» PROBLEM DESCRIPTION
Beginning with the line that holds "Editorial Board", write out each line exactly as it stands until the end of the data, and include no pictures.

Excerpts from a dataset:
* * * *
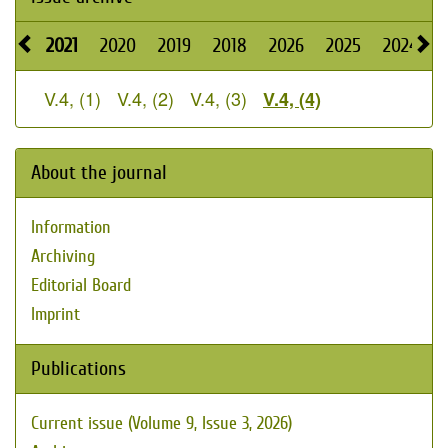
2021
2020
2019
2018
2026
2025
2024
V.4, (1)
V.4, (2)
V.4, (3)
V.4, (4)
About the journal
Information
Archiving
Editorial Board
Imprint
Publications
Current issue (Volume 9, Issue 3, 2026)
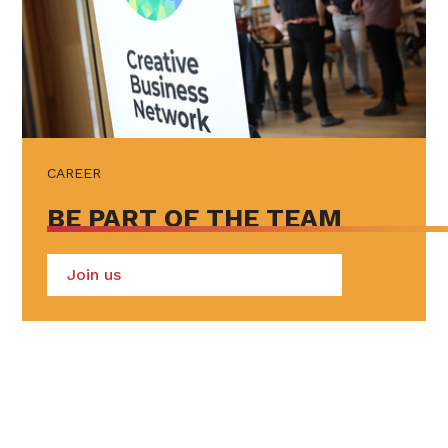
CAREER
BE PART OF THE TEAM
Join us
* * * *
» ANSWER SECTION
Editorial Board
Imprint
Publications
Current issue (Volume 9, Issue 3, 2026)
CAREER
BE PART OF THE TEAM
Join us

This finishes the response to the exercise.